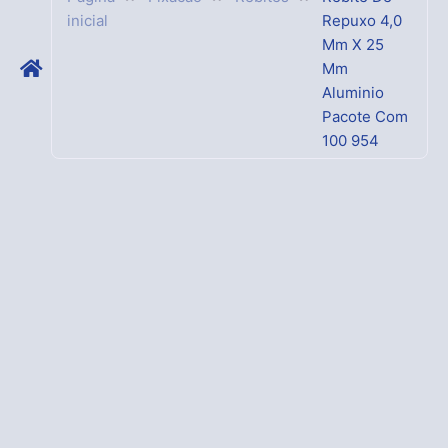
inicial
Repuxo 4,0
Mm X 25
Mm
Aluminio
Pacote Com
100 954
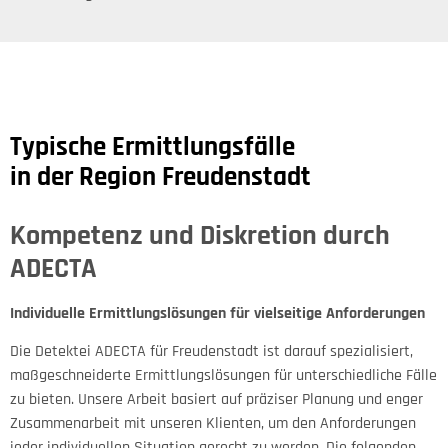
Typische Ermittlungsfälle
in der Region Freudenstadt
Kompetenz und Diskretion durch
ADECTA
Individuelle Ermittlungslösungen für vielseitige Anforderungen
Die Detektei ADECTA für Freudenstadt ist darauf spezialisiert,
maßgeschneiderte Ermittlungslösungen für unterschiedliche Fälle
zu bieten. Unsere Arbeit basiert auf präziser Planung und enger
Zusammenarbeit mit unseren Klienten, um den Anforderungen
jeder individuellen Situation gerecht zu werden. Die folgenden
━━━━
YOUR OBJECTIVE. Among the lines above, show every one that contains the string "ADECTA".

RESPONSE.
ADECTA
Die Detektei ADECTA für Freudenstadt ist darauf spezialisiert,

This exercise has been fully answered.